Telstra and Southern Cross Cables, which is owned by Telecom New Zealand, Optus and Verizon, will be glad that competitive pressure for lower cost internet data transmission will be removed.
The failure of Pipe to secure $200 million in bank financing for its 6,700 km submarine cable from Sydney to Guam raises doubts about the ability of other telco infrastructure providers to get funding.
If a company that was confident of obtaining more than 20 per cent of the share of wholesale internet traffic between Australia and the United States within four years can't get the support of Australian banks for $200 million, what hope is there for the $5 billion National Broadband Network bidders?
Pipe told the Australian Securities Exchange it may have to take a $30 million hit to its bottom line if it is forced to withdraw from the undersea cable project called PPC-1. It shares are in trading halt until Thursday.
The company is in discussions with its key PPC-1 customers and its major supplier in a bid to come up with an alternative financing proposal. Negotiations with those parties are “confidential, ongoing and incomplete in nature” but are expected to conclude within a few days.
Pipe has been working on the PPC-1 project for several years. It housed the project in a special purpose subsidiary based in Bermuda. The financing from a syndicate of two Australian banks was to be non-recourse to the parent. Pipe did not name the banks, but its own banker is ANZ.
If Pipe pulls out of the Sydney to Guam project it will report a net profit of $8 million to $9 million in the year to June 2009, excluding the non-cash write off of $30 million. It had previously forecast a 50 per cent increase in net profit in 2009 from $7.2 million to more than $11 million.
However, if the project does not go ahead its debt will be about $27 million, instead of drawing down its debt facility to the maximum $40 million.
Internet traffic between Australia and the US has been controlled by the Australia-Japan Cable, which is partly controlled by Telstra, and Southern Cross Cable. Southern Cross has been significantly upgrading its capacity this year.
Telstra this year entrenched the duopoly by laying its own 9,000km between Sydney and Hawaii. It is due to open before the year-end. When Telstra launched this project it highlighted the higher internet speeds, improved security and larger range of services. It never mentioned the possibility of lower cost data.

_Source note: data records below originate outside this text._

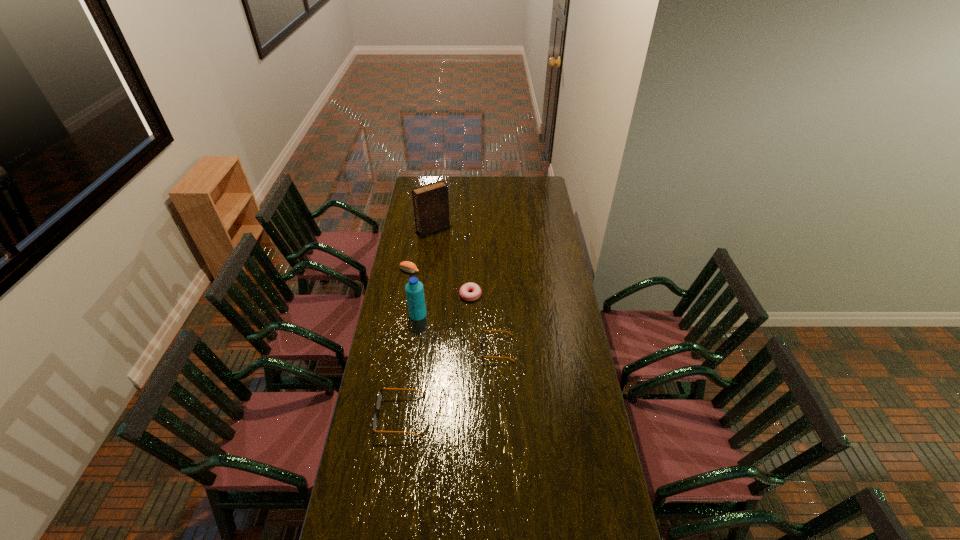 This screenshot has height=540, width=960. What are the coordinates of `the taller spectacles` in the screenshot? It's located at (379, 397).

This screenshot has height=540, width=960. What are the coordinates of `the left spectacles` in the screenshot? It's located at (379, 397).

The height and width of the screenshot is (540, 960). What are the coordinates of `the shorter spectacles` in the screenshot? It's located at (481, 336).

Locate an element on the screen. This screenshot has height=540, width=960. the farther spectacles is located at coordinates (481, 336).

The height and width of the screenshot is (540, 960). Find the location of `the fourth nearest object`. the fourth nearest object is located at coordinates (463, 291).

At what (x,y) coordinates should I click in order to perform the action: click on Bible. Please return your answer as a coordinate pair (x, y). Looking at the image, I should click on (431, 202).

The width and height of the screenshot is (960, 540). I want to click on the tallest object, so (431, 202).

This screenshot has height=540, width=960. In order to click on the fourth farthest object in this screenshot , I will do pos(414,289).

Where is `water bottle`? The image size is (960, 540). water bottle is located at coordinates (414, 289).

Identify the location of the fifth nearest object. (406, 266). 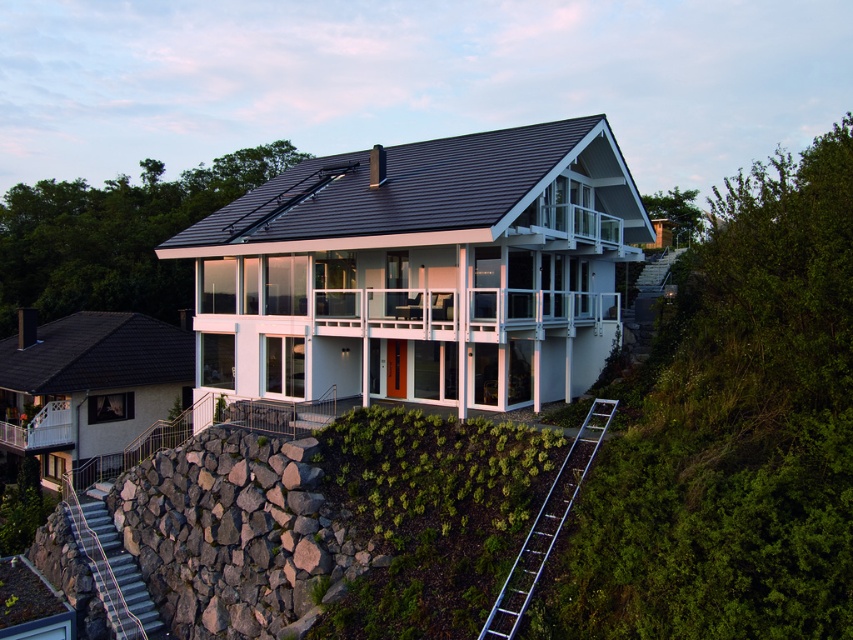 You are standing on the first floor of the modern house and want to reach the second floor balcony. The white glass railing at center and silver metallic ladder at lower right are in your view. Which object should you use to ascend to the balcony?

You should use the silver metallic ladder at lower right to ascend to the balcony because the white glass railing at center is located above it, indicating the ladder is positioned lower and accessible from the first floor.

You are standing in front of the house and see two points marked on the house. The first point is at coordinates point [517,300] and the second is at point [595,432]. Which point is closer to you?

Point [517,300] is further to the camera than point [595,432], so the point closer to you is point [595,432]. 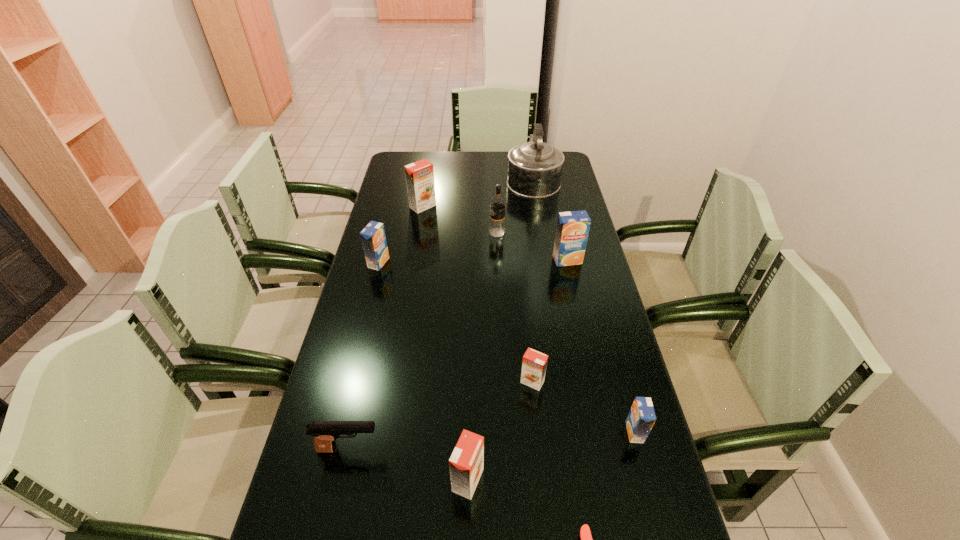 Identify which orange orange juice is located as the second nearest to the pistol. Please provide its 2D coordinates. Your answer should be formatted as a tuple, i.e. [(x, y)], where the tuple contains the x and y coordinates of a point satisfying the conditions above.

[(534, 364)]

At what (x,y) coordinates should I click in order to perform the action: click on blue orange_juice object that ranks as the closest to the orange hairbrush. Please return your answer as a coordinate pair (x, y). The width and height of the screenshot is (960, 540). Looking at the image, I should click on (641, 418).

Locate an element on the screen. This screenshot has width=960, height=540. the third closest blue orange_juice to the second nearest orange orange juice is located at coordinates (373, 238).

You are a GUI agent. You are given a task and a screenshot of the screen. Output one action in this format:
    pyautogui.click(x=<x>, y=<y>)
    Task: Click on the free region that satisfies the following two spatial constraints: 1. on the label of the second blue orange_juice from left to right; 2. on the left side of the third farthest object
    The width and height of the screenshot is (960, 540).
    Given the screenshot: What is the action you would take?
    pyautogui.click(x=498, y=260) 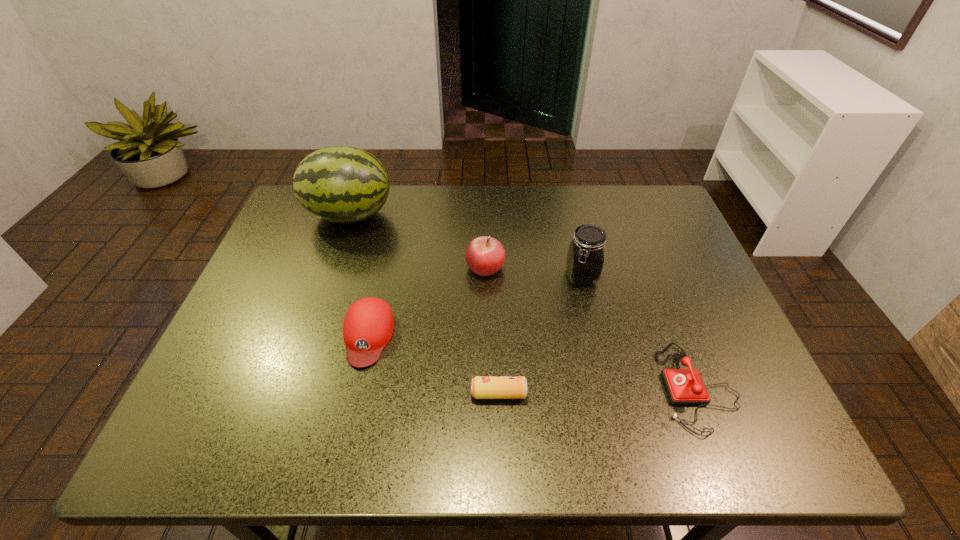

In contrast, Pipe's value proposition has been all about slashing the cost of data transmission. It has claimed that Australians pay 20 times more for data than residents of Japan.
It had expected to have sales of $60 million on its PPC-1 cable.
Pipe will survive without PPC-1. It has established a sustainable business based on its one million metres of fibre network that connects Brisbane, Sydney, Melbourne and Adelaide. Its traffic grew by 500 per cent last year. It plans to connect Perth to the network.
But if its customers and major supplier cannot find the funds to finance the completion of the cable Australian internet users will be worse off.